Pattern 3: Generate Training Data (process mode, larger scale)
Generate trajectory data for offline training or analysis:
python environments/your_env.py process \
--env.total_steps 50 \
--env.group_size 4 \
--env.use_wandb false \
--env.data_path_to_save_groups data/trajectories.jsonl \
--openai.base_url "<BASE_URL>" \
--openai.model_name "<MODEL>" \
--openai.server_type <SERVER_TYPE> \
--openai.health_check false
Analyze the distribution:
import json
scores = []
for line in open("data/trajectories.jsonl"):
data = json.loads(line)
scores.extend(data.get("scores", []))
print(f"Total: {len(scores)}, Mean: {sum(scores)/len(scores):.3f}")
for bucket in [0.0, 0.2, 0.4, 0.6, 0.8, 1.0]:
count = sum(1 for s in scores if abs(s - bucket) < 0.1)
print(f" {bucket:.1f}: {'█' * count} ({count})")
What to check:
- Score distribution has variance — RL needs score variance.
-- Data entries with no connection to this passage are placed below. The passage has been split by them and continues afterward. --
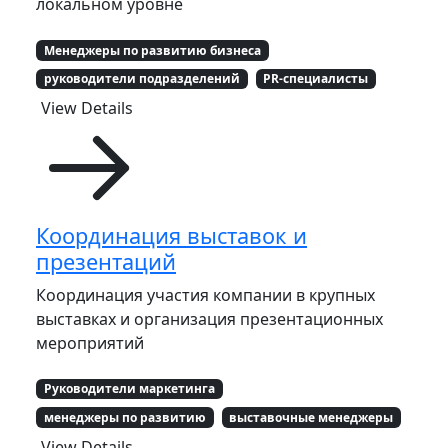
локальном уровне
Менеджеры по развитию бизнеса
руководители подразделений
PR-специалисты
View Details
Координация выставок и
презентаций
Координация участия компании в крупных
выставках и организация презентационных
мероприятий
Руководители маркетинга
менеджеры по развитию
выставочные менеджеры
View Details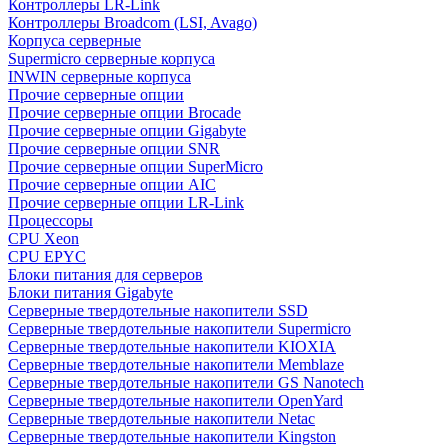
Контроллеры LR-Link
Контроллеры Broadcom (LSI, Avago)
Корпуса серверные
Supermicro серверные корпуса
INWIN серверные корпуса
Прочие серверные опции
Прочие серверные опции Brocade
Прочие серверные опции Gigabyte
Прочие серверные опции SNR
Прочие серверные опции SuperMicro
Прочие серверные опции AIC
Прочие серверные опции LR-Link
Процессоры
CPU Xeon
CPU EPYC
Блоки питания для серверов
Блоки питания Gigabyte
Серверные твердотельные накопители SSD
Cерверные твердотельные накопители Supermicro
Cерверные твердотельные накопители KIOXIA
Cерверные твердотельные накопители Memblaze
Cерверные твердотельные накопители GS Nanotech
Серверные твердотельные накопители OpenYard
Серверные твердотельные накопители Netac
Cерверные твердотельные накопители Kingston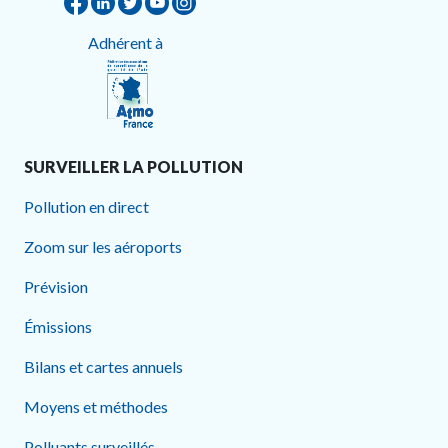
Adhérent à
SURVEILLER LA POLLUTION
Pollution en direct
Zoom sur les aéroports
Prévision
Émissions
Bilans et cartes annuels
Moyens et méthodes
Polluants surveillés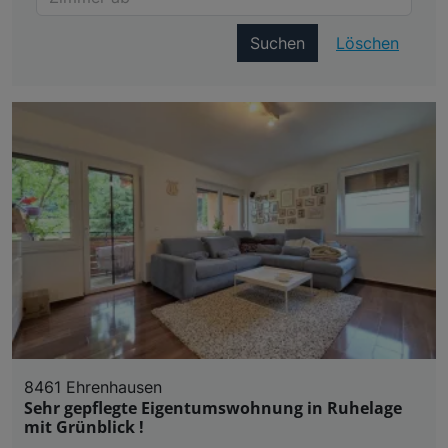
Suchen
Löschen
8461 Ehrenhausen
Sehr gepflegte Eigentumswohnung in Ruhelage
mit Grünblick !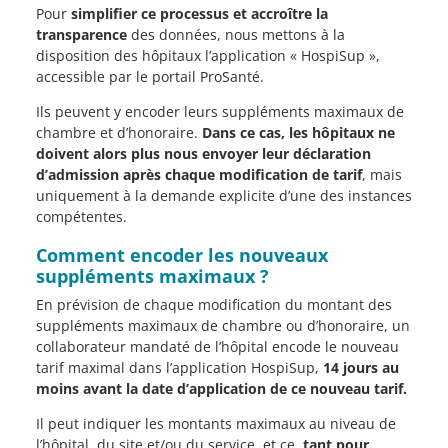
Pour
simplifier ce processus et accroître la
transparence
des données, nous mettons à la
disposition des hôpitaux l’application « HospiSup »,
accessible par le portail ProSanté.
Ils peuvent y encoder leurs suppléments maximaux de
chambre et d’honoraire.
Dans ce cas, les hôpitaux ne
doivent alors plus nous envoyer leur déclaration
d’admission après chaque modification de tarif
, mais
uniquement à la demande explicite d’une des instances
compétentes.
Comment encoder les nouveaux
suppléments maximaux ?
En prévision de chaque modification du montant des
suppléments maximaux de chambre ou d’honoraire, un
collaborateur mandaté de l’hôpital encode le nouveau
tarif maximal dans l’application HospiSup,
14 jours au
moins avant la date d’application de ce nouveau tarif.
Il peut indiquer les montants maximaux au niveau de
l’hôpital, du site et/ou du service, et ce,
tant pour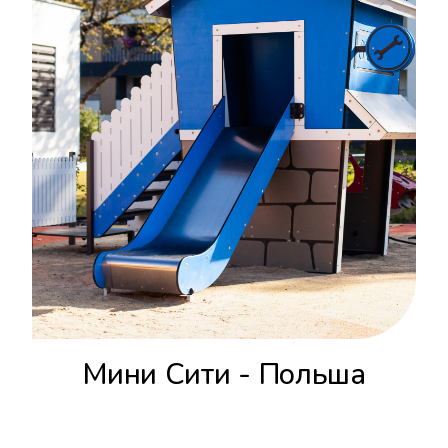
Мини Сити - Польша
All-same scores are useless.
Pattern 4: Full RL Training (serve mode)
For actual RL training with Atropos:
# Terminal 1: Start Atropos API server
run-api
# Terminal 2: Start your environment
python environments/your_env.py serve \
--config environments/your_env/default.yaml
For Phase 2 with VLLM:
# Terminal 1: VLLM server
python -m vllm.entrypoints.openai.api_server --model your-model --port 8000
# Terminal 2: Atropos API
run-api
# Terminal 3: Environment
python environments/your_env.py serve \
--openai.base_url http://localhost:8000/v1 \
--openai.model_name your-model \
--openai.server_type vllm
Pattern 5: Quick Smoke Test
Verify imports and config before spending money on API calls:
from environments.your_env import YourEnv
print(f"Name: {YourEnv.name}")
cfg, servers = YourEnv.config_init()
print(f"Toolsets: {cfg.enabled_toolsets}")
print(f"Server: {servers[0].model_name}")
print("All imports OK")
Timing Expectations
| Mode | Items | Time per item | Total |
|---|---|---|---|
| process (1 item) | 1 | 30-90s | ~1 min |
| evaluate (5 items) | 5 | 30-90s | ~5 min |
| evaluate (20 items) | 20 | 30-90s | ~15-30 min |
| process (50 items) | 50 | 30-90s | ~30-75 min |
Times are for cloud APIs with Claude Sonnet-class models. Local models may be faster or slower depending on hardware.